JAKARTA – Pakar hukum pidana dari Universitas Lambung Mangkurat (Unilam) Banjarmasin, Abby F’Attul, mengingatkan Komisi Pemberantasan Korupsi (KPK) cermat dalam melakukan upaya paksa lanjutan dalam operasi tangkap tangan terhadap Komisioner Komisi Pemilihan Umum (KPU) Wahyu Setiawan.

Menurut Abby, perbuatan dan pernyataan Wahyu Setiawan menegaskan bahwa tindak pidana suap itu merupakan tanggung jawabnya pribadi, bukan KPU sebagai lembaga. Demikian pula terhadap politikus PDIP Harun Masiku yang diduga sebagai penyuap.

Ia menyebut, keterlibatan Harun dalam suap ini juga pribadi yang tidak ada korelasinya dengan partai politik. Karena itu, penggeledahan sebagai tindakan upaya paksa lanjutan tetap harus dilakukan KPK, namun tidak boleh asal.

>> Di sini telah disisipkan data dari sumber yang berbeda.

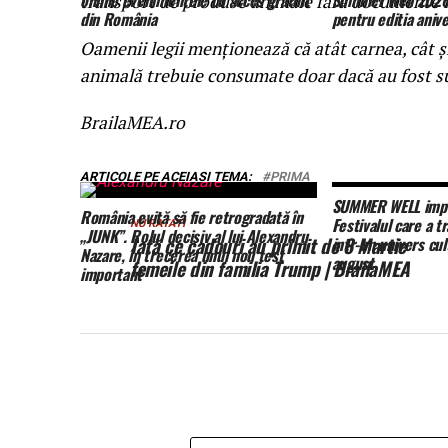
online evenimentele cu acces gratuit
Summer Well 2026.
transport de produse animale fără documente l
din România
pentru editia anive
Oamenii legii menționează că atât carnea, cât ș
animală trebuie consumate doar dacă au fost su
BrailaMEA.ro
ARTICOLE PE ACEIASI TEMA:
PRIMA
SUMMER WELL impli
România evită să fie retrogradată în
Festivalul care a 
NU RATATI
„JUNK”. Rolul decisiv al lui Alexandru
Iată ce cadouri au primit de 8 Martie
intr-un univers cul
Nazare, în trecerea unui nou test
august
femeile din familia Trump | BrailaMEA
important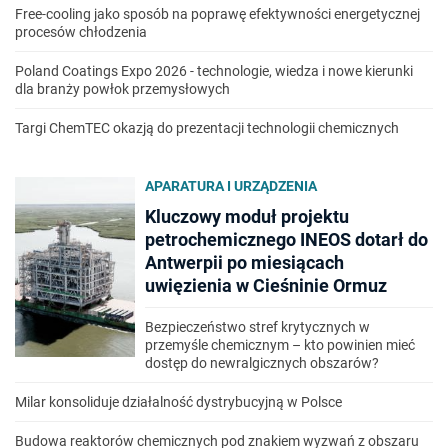
Free-cooling jako sposób na poprawę efektywności energetycznej
procesów chłodzenia
Poland Coatings Expo 2026 - technologie, wiedza i nowe kierunki
dla branży powłok przemysłowych
Targi ChemTEC okazją do prezentacji technologii chemicznych
APARATURA I URZĄDZENIA
Kluczowy moduł projektu
petrochemicznego INEOS dotarł do
Antwerpii po miesiącach
uwięzienia w Cieśninie Ormuz
Bezpieczeństwo stref krytycznych w
przemyśle chemicznym – kto powinien mieć
dostęp do newralgicznych obszarów?
Milar konsoliduje działalność dystrybucyjną w Polsce
Budowa reaktorów chemicznych pod znakiem wyzwań z obszaru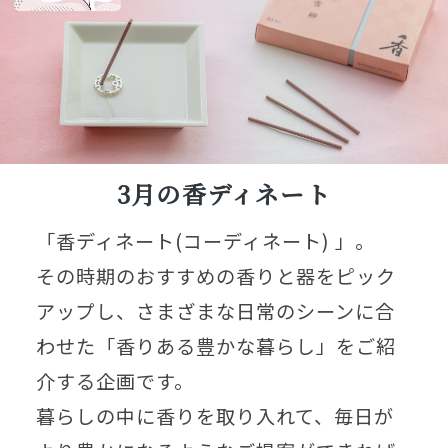
3月の香ディネート
「香ディネート(コーディネート) 」。
その時期のおすすめの香りと器をピック
アップし、さまざまな日常のシーンに合
わせた「香りある豊かな暮らし」をご紹
介する企画です。
暮らしの中に香りを取り入れて、毎日が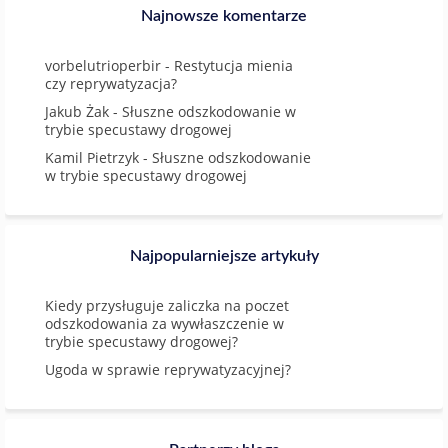
Najnowsze komentarze
vorbelutrioperbir
-
Restytucja mienia
czy reprywatyzacja?
Jakub Żak
-
Słuszne odszkodowanie w
trybie specustawy drogowej
Kamil Pietrzyk
-
Słuszne odszkodowanie
w trybie specustawy drogowej
Najpopularniejsze artykuły
Kiedy przysługuje zaliczka na poczet
odszkodowania za wywłaszczenie w
trybie specustawy drogowej?
Ugoda w sprawie reprywatyzacyjnej?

”Upaya penggeledahan maupun penyitaan agar tidak meluas tanpa arah, tapi limitatif terhadap objek geledah yang terkait dengan perkara atau kasus dari pelaku individual/pribadi tersebut,” kata Abby, Senin (13/1/2020).

Dengan kata lain, kata dia, objek geledah sebaiknya terbatas pada tempat secara individual dari Wahyu maupun Harun, bukan objek kelembagaan seperti KPU dan parpol.

”Ini untuk menghindari penyalahgunaan wewenang KPK dalam pelaksanaan upaya paksa dan terjadinya praperadilan. Jadi, upaya paksa itu tetap tetap berbasis pada regulasi dan norma-norma negara hukum,” ujarnya.

Wahyu Setiawan ditangkap KPK di Bandara Internasional Soekarno-Hatta, Tangerang, Banten, Rabu lalu. Wahyu diduga menerima suap Rp400 juta dari Harun Masiku terkait proses pergantian antarwaktu (PAW) anggota DPR 2019-2024.

Selain mereka, dua orang lain yang juga ditetapkan tersangka yakni orang kepercayaan Wahyu, Agustiani Tio Fridelina (ATF) dan Saeful (SAE) dari unsur swasta.